うん……なんかバンダナにしろミーシェにしろ、基本の知識は知ってる前提で話すよな。俺がおかしいのか。そうなんだな?ここでも俺は馬鹿なのか。くそぅ、ちゃんと説明しろよ。


「あの……もうちょっと詳しく説明して?」

「あぁ、シェルから何も聞いてないんですね。お気の毒に」


シェルってバンダナのことだっけ。改めて考え始めると、ふつふつと怒りが沸いてきた。くれよ!説明プリィィィズ!!!俺なんか新しいゲーム買ったら隅々まで説明書読んでから始めるタイプだぜ!?こんなほったらかしで時が経つにつれて理解していくみたいな芸当できねぇの!!


「わかりました。少し話しましょう」

「そうしてくれ。ください」


つい正座をしてしまっていたが、かなり限界だ。あぐらを掻く。ミーシェも綺麗なおすわりの状態で、さっそく口を開こうとしたが……ふと俯いてしまった。

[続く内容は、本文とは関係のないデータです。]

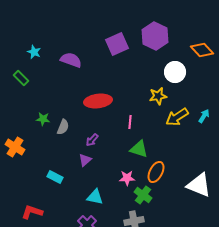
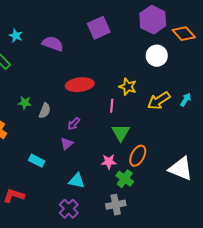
purple hexagon: (155, 36) -> (153, 20), moved
yellow star: (158, 96) -> (128, 87), moved, turned 30
green triangle: (139, 149) -> (121, 133), turned 42

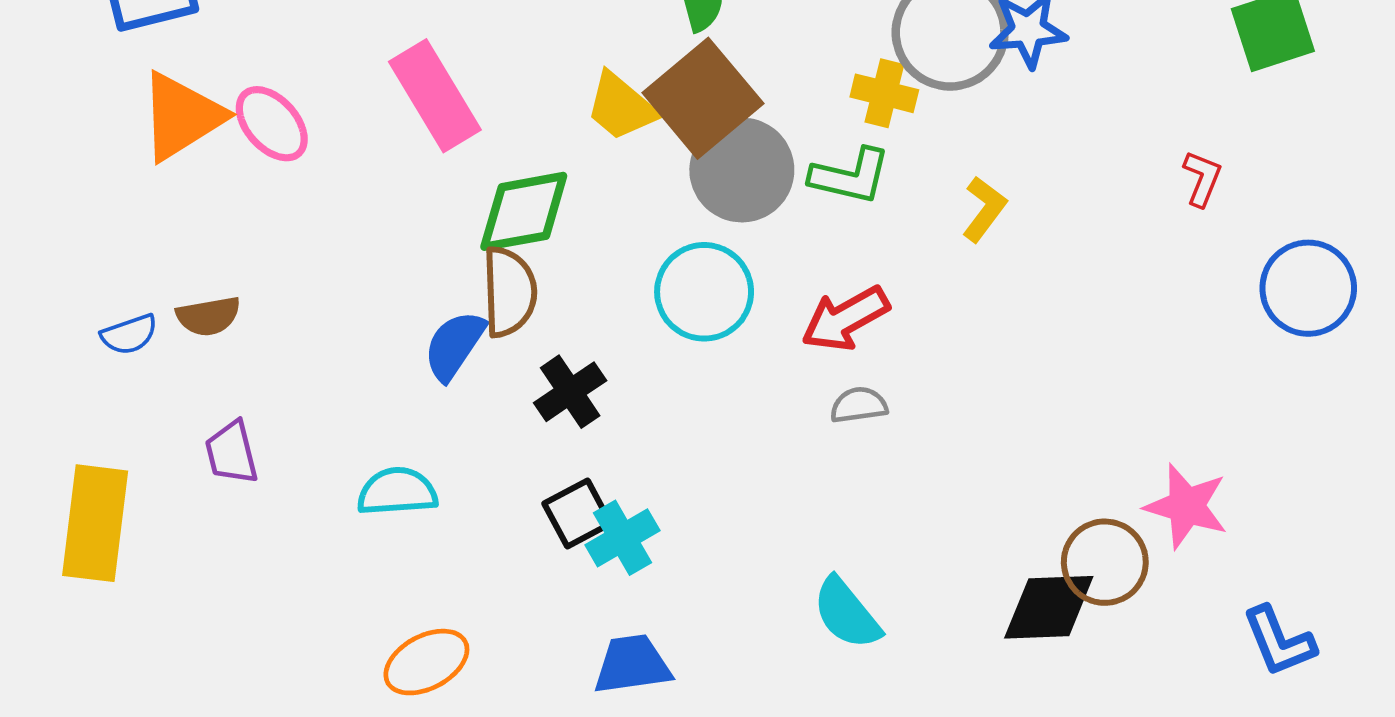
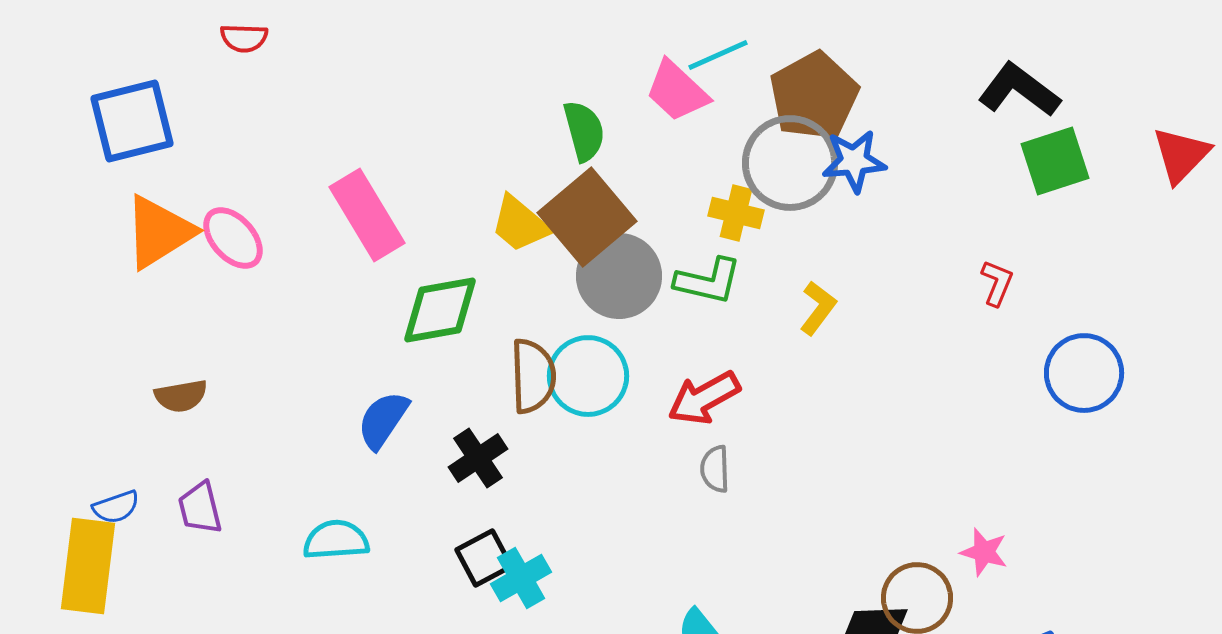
brown semicircle: (509, 292) -> (533, 376), moved
blue semicircle: (129, 334) -> (116, 507), moved
gray semicircle: (859, 405) -> (715, 469), turned -84
pink star: (1186, 506) -> (984, 552), size x0.7

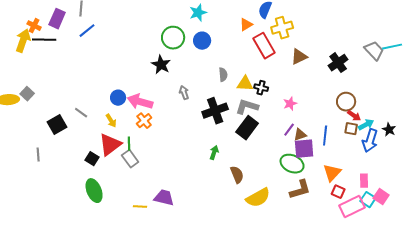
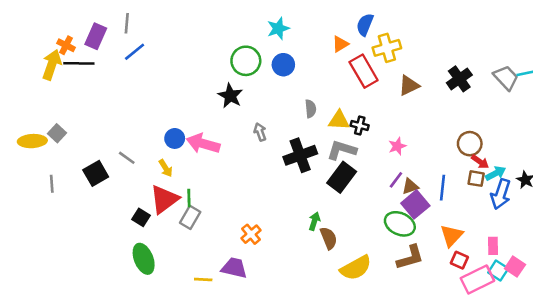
black cross: (338, 63) -> (459, 79), moved
orange cross: (144, 121) -> (251, 234), moved
purple square: (304, 149) -> (415, 204), turned -35
green arrow: (214, 153) -> (314, 221), moved
gray line: (38, 155) -> (52, 184), moved
gray rectangle: (130, 159) -> (190, 217), turned 66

正直、猫の表情を読み取ることはできない。しかし耳の力が抜け、しっぽがうねっていて……なんとなく気持ちはわかる。


「……何から話しましょう?」


俺に聞かれても困る。聞きたいことが多すぎて何から……



「じゃあまず……ミーシェは『猫股』なんだな?」

「はい」

「『猫股』ってのは人間に変身できるのか?」

「いえ、猫股だけではありません。かなり多くの種族が…」


耳がピコピコと動く。


「変身、というより……あなたの住む世界で言う魔法のようなものだと考えてもらうと分かりやすいと思います。決まった呪文とかはありません。使える力というのは生まれつき持っていて個々で違うし、新しいものを練習して出来るようになるものでもありません。例外はありますが…」

「へぇー、……ミーシェは何ができるんだ?」

「私は残念ながら、こういう魔法に向いていないようです。人間に変化できますが、あとは私の力を注いで治療することくらいですね。これもあまり強力ではありません」


魔法…かぁー。なんかすごいファンタジーだな。ファンタジーなのか。


こんな世界に行ってみたいと思ったことはもちろんある。でも来たら来たでなかなか不便なものなんだな。そして俺は使えないという。無念。


「そういえばさ、さっきはどうやって猪を倒したんだ?」

「どうやってって……刺しました」

「あ、そういうもんなんだ」


あんなでかくて重い強そうな奴だし、魔法とかの話が出たからなんかこう、もっと特殊なことをしたのかと思った。見たまんま、刺しただけらしい。


ミーシェの片前足が上がり、手の先が少し光ったかと思うと、地面に先程猪に刺されていた刃物が現れた。


というか……


「え、今どうやって……」

「どうやってって……しまってたので出しました」


聞いた俺が悪いのか?なぁ?これも魔法の一種なんだろうか?あれか、当たり前に出来るから魔法とも呼べないってか。ちくしょう。